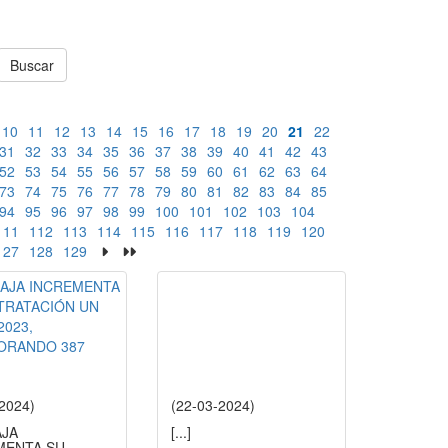
Buscar
10
11
12
13
14
15
16
17
18
19
20
21
22
31
32
33
34
35
36
37
38
39
40
41
42
43
52
53
54
55
56
57
58
59
60
61
62
63
64
73
74
75
76
77
78
79
80
81
82
83
84
85
94
95
96
97
98
99
100
101
102
103
104
111
112
113
114
115
116
117
118
119
120
127
128
129
-2024)
(22-03-2024)
AJA
[...]
MENTA SU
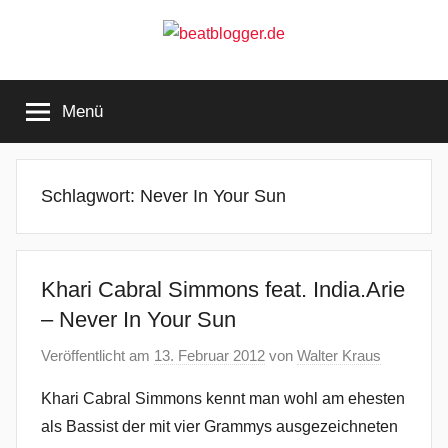
Zum
Inhalt
springen
beatblogger.de
…
and
Menü
the
beat
goes
on
Schlagwort:
Never In Your Sun
Khari Cabral Simmons feat. India.Arie
– Never In Your Sun
Veröffentlicht am
13. Februar 2012
von
Walter Kraus
Khari Cabral Simmons kennt man wohl am ehesten
als Bassist der mit vier Grammys ausgezeichneten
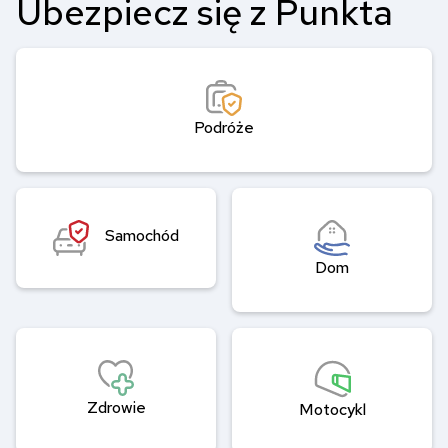
Ubezpiecz się z Punkta
Podróże
Samochód
Dom
Zdrowie
Motocykl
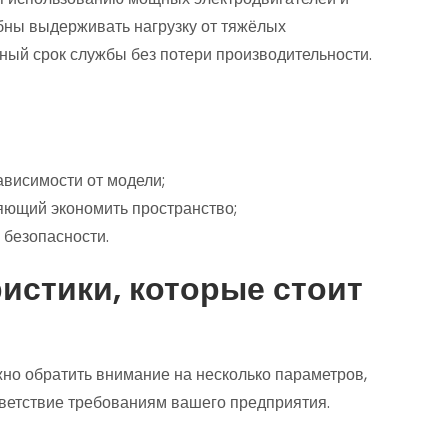
обны выдерживать нагрузку от тяжёлых
ный срок службы без потери производительности.
ависимости от модели;
яющий экономить пространство;
 безопасности.
истики, которые стоит
но обратить внимание на несколько параметров,
тветствие требованиям вашего предприятия.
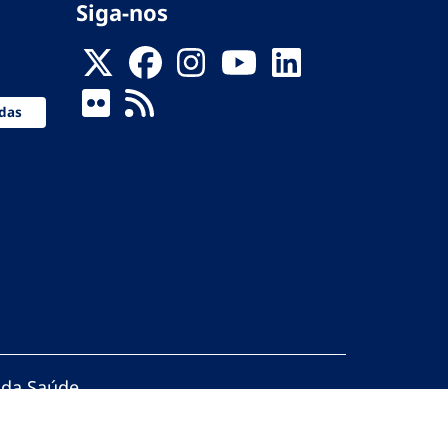
Siga-nos
das
 da Saúde
servados.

### [Goal of the exercise]
Please copy out each line of the data in which the word "Cabral" occurs.

### [Result]
Khari Cabral Simmons feat. India.Arie
Khari Cabral Simmons kennt man wohl am ehesten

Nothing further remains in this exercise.